Karakteristiek voor een kwaliteitskrant is dat ook de onnozele rubrieken interessant zijn. Aflevering twee.

.
“Vraag van de week”: Durft u nog te vliegen?
(van onze redactie economie)

Filip Van Rossem, ex-Sabenapiloot : “Natuurlijk durf ik nog te vliegen, zonder probleem. Wat er gebeurd is, valt statistisch te verklaren. Het was lang geleden dat we nog met een ongeluk te maken hebben gehad en dan wordt de kans groter [dat] er iets gebeurt. Niets is onfeilbaar, ook de luchtvaart niet. Je moet er niet veel meer achter zoeken.”

Dit is een opmerkelijke uitspraak voor een man die zegt over statistiek, of misschien beter kansrekening te kunnen meepraten. De kans op ongelukken, als ik het goed begrijp, zou groter worden naarmate er meer tijd is verstreken sinds het laatste ongeluk?
Welk mechanisme zorgt voor deze ijzeren wet vraag ik mij af? Is er sprake van een soort collectief geheugen bij piloten, of bij verkeersleiders, of waarom niet bij de vliegtuigen zelf?

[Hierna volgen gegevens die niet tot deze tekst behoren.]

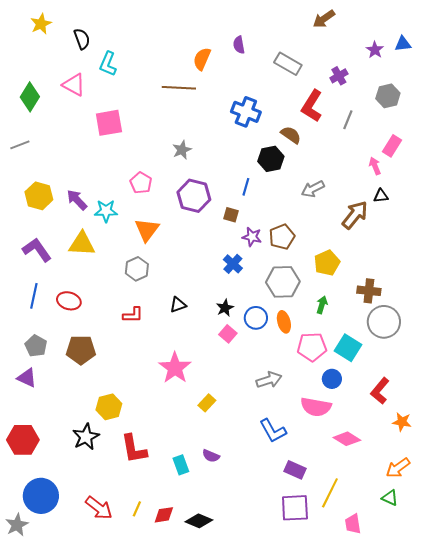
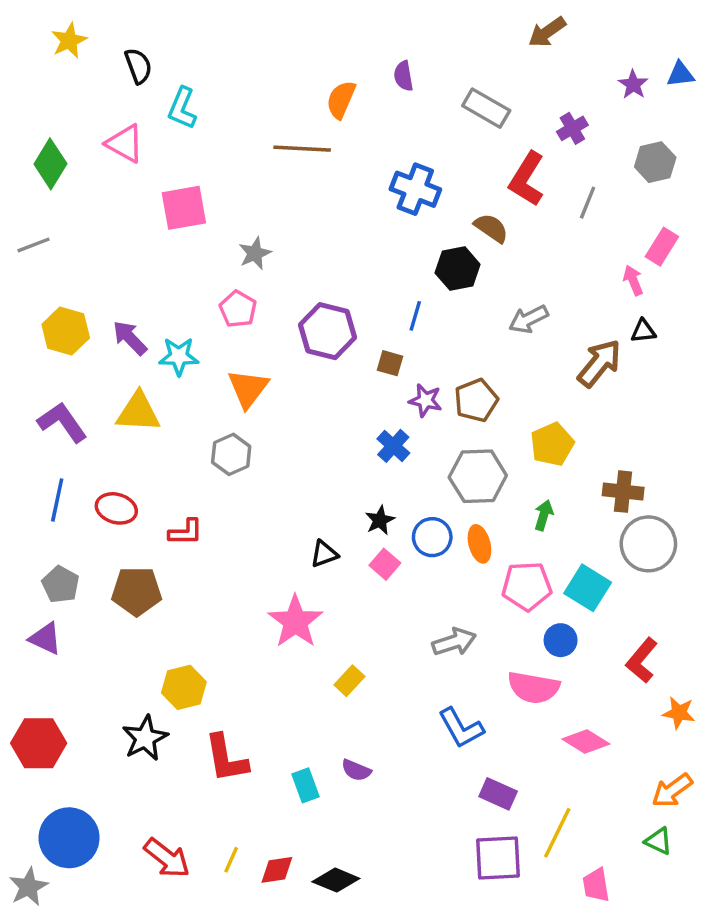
gray star: (182, 150) -> (255, 253), moved
black triangle: (178, 305) -> (324, 554), moved
red L-shape: (133, 315) -> (186, 532), moved

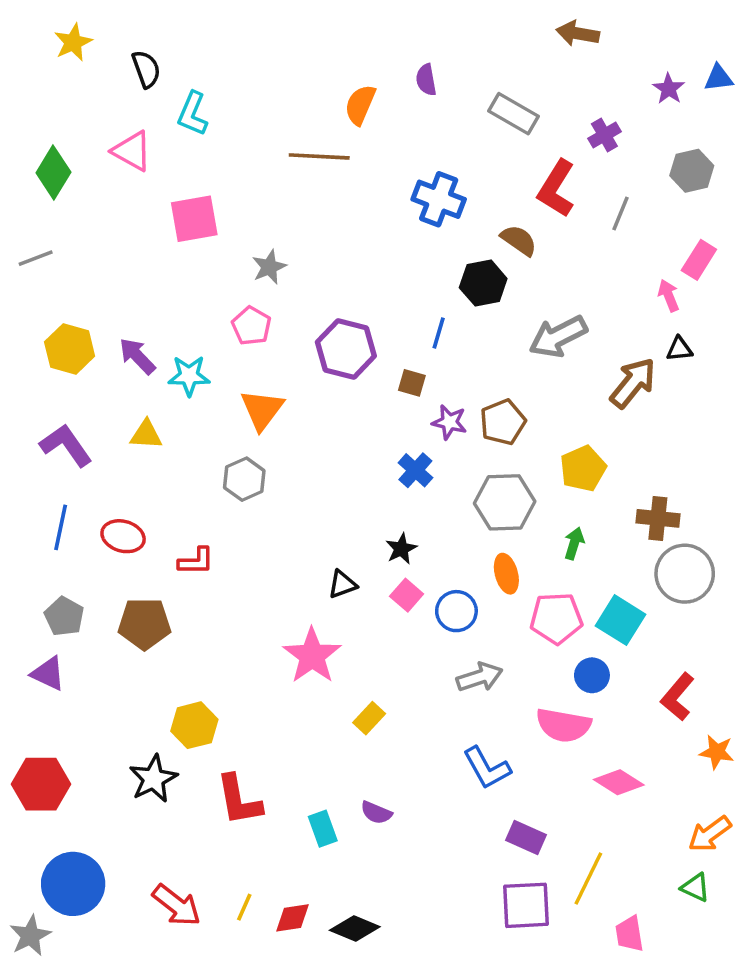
brown arrow: (547, 32) -> (578, 33), turned 45
gray arrow: (528, 319) -> (558, 337), size x1.4
yellow triangle: (138, 412) -> (146, 435), size x0.7
blue circle: (432, 537) -> (456, 611), moved

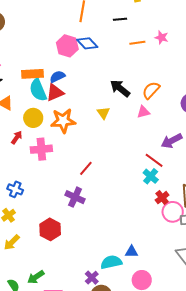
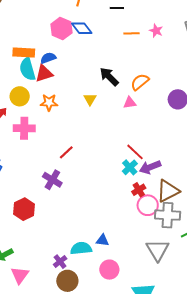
orange star: (63, 121) -> (49, 102), size x0.7
purple arrow: (172, 141) -> (150, 167), moved

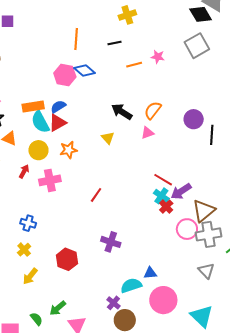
purple cross: (52, 180) -> (111, 242), moved
red cross: (139, 190) -> (166, 207), moved
gray triangle: (158, 250) -> (206, 271), size x0.7
pink circle: (109, 270) -> (163, 300), size x1.4

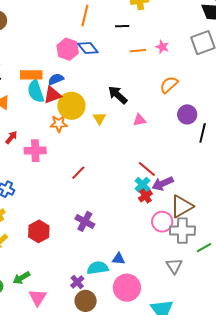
orange semicircle: (153, 110) -> (169, 85), moved
yellow circle: (38, 150) -> (71, 106), moved, size x1.4

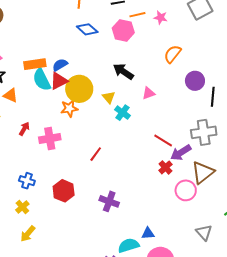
pink hexagon: (68, 49) -> (123, 30), moved
orange line: (138, 51) -> (137, 15), moved
cyan cross: (143, 185) -> (123, 113), moved
red hexagon: (39, 231) -> (64, 191), moved
gray cross: (182, 231) -> (204, 132), moved

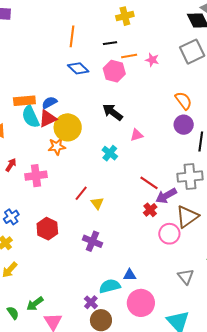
orange semicircle: (173, 54) -> (183, 101), moved, turned 102
yellow triangle: (109, 97) -> (97, 203), moved
blue cross: (27, 181) -> (11, 217), turned 35

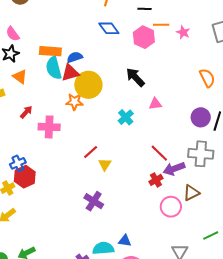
purple circle: (184, 125) -> (201, 117), moved
brown triangle: (187, 217) -> (191, 193), size x0.7
red hexagon: (47, 229) -> (25, 177), moved

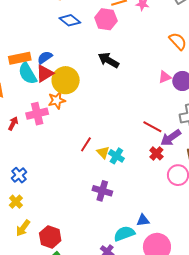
pink triangle: (155, 104) -> (165, 77), moved
cyan cross: (126, 117) -> (116, 156), moved
pink cross: (49, 127) -> (37, 114), moved
red hexagon: (25, 177) -> (50, 237), moved

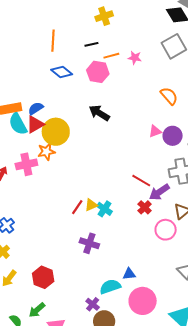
red line: (86, 144) -> (77, 207), moved
yellow triangle: (103, 152) -> (91, 205), turned 48
red hexagon: (50, 237) -> (43, 277), moved

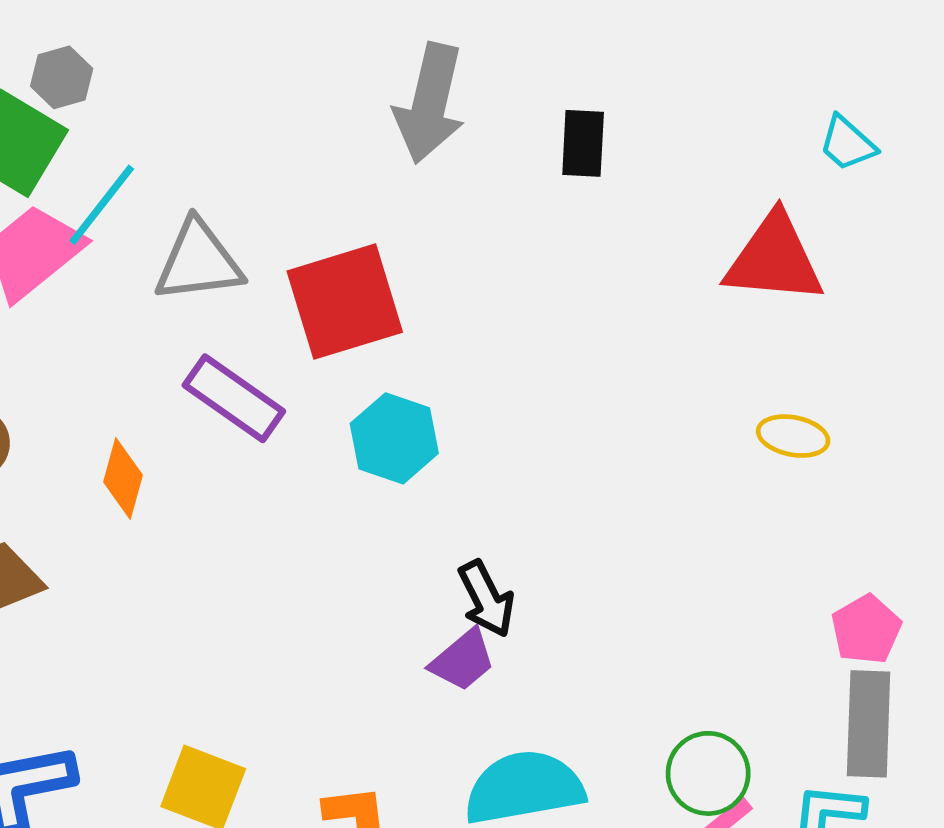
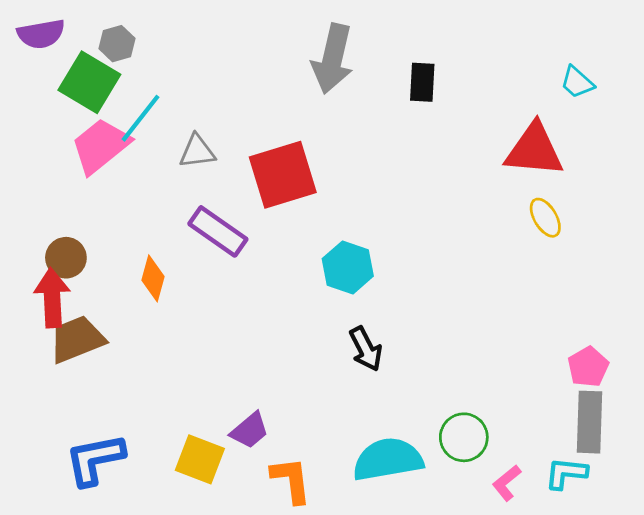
gray triangle: (198, 261) -> (197, 151), size x0.7
yellow ellipse: (793, 436) -> (545, 218), moved, turned 48
cyan hexagon: (394, 438) -> (348, 267), moved
purple trapezoid: (463, 660) -> (250, 430), moved
green circle: (708, 773) -> (464, 437), moved

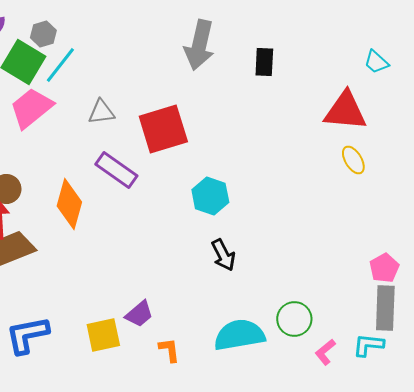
cyan line: (141, 118) -> (60, 65), moved
orange diamond: (153, 278) -> (69, 204), size x1.5
yellow square: (200, 459) -> (103, 335), turned -33
orange L-shape: (291, 480) -> (169, 350), size x0.7

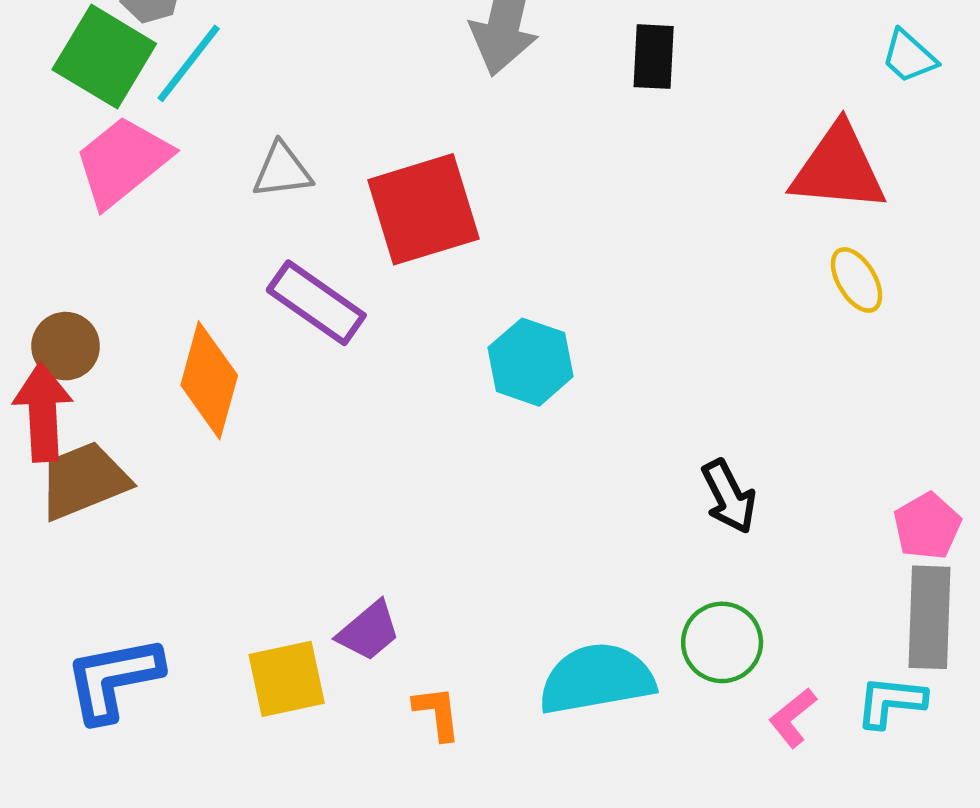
black arrow: (223, 255) -> (729, 497), moved

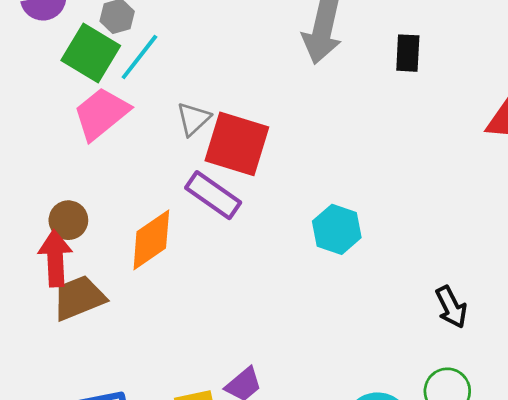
gray triangle: (282, 171) -> (193, 119), turned -36
red square: (423, 209) -> (237, 144), moved, turned 34
orange diamond: (209, 380) -> (151, 240), turned 40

En wat ik mij ook afvraag: is mijn kans om bij de lotto te winnen kleiner als ik telkens de nummers invul die bij de vorige trekking wonnen? Ik denk van niet. Maar ik geef tegelijk toe dat op de vraag : "Is de kans groot dat er twee keer na elkaar dezelfde nummers uitkomen?", ik ontkennend zou antwoorden.

À vrai dire : ik geloof niet dat Van Rossem dat zo gezegd heeft. Statistisch lijkt de kans mij groter dat zijn woorden slecht zijn opgetekend door een weekendjournalist. Anders wil ik niet meer vliegen!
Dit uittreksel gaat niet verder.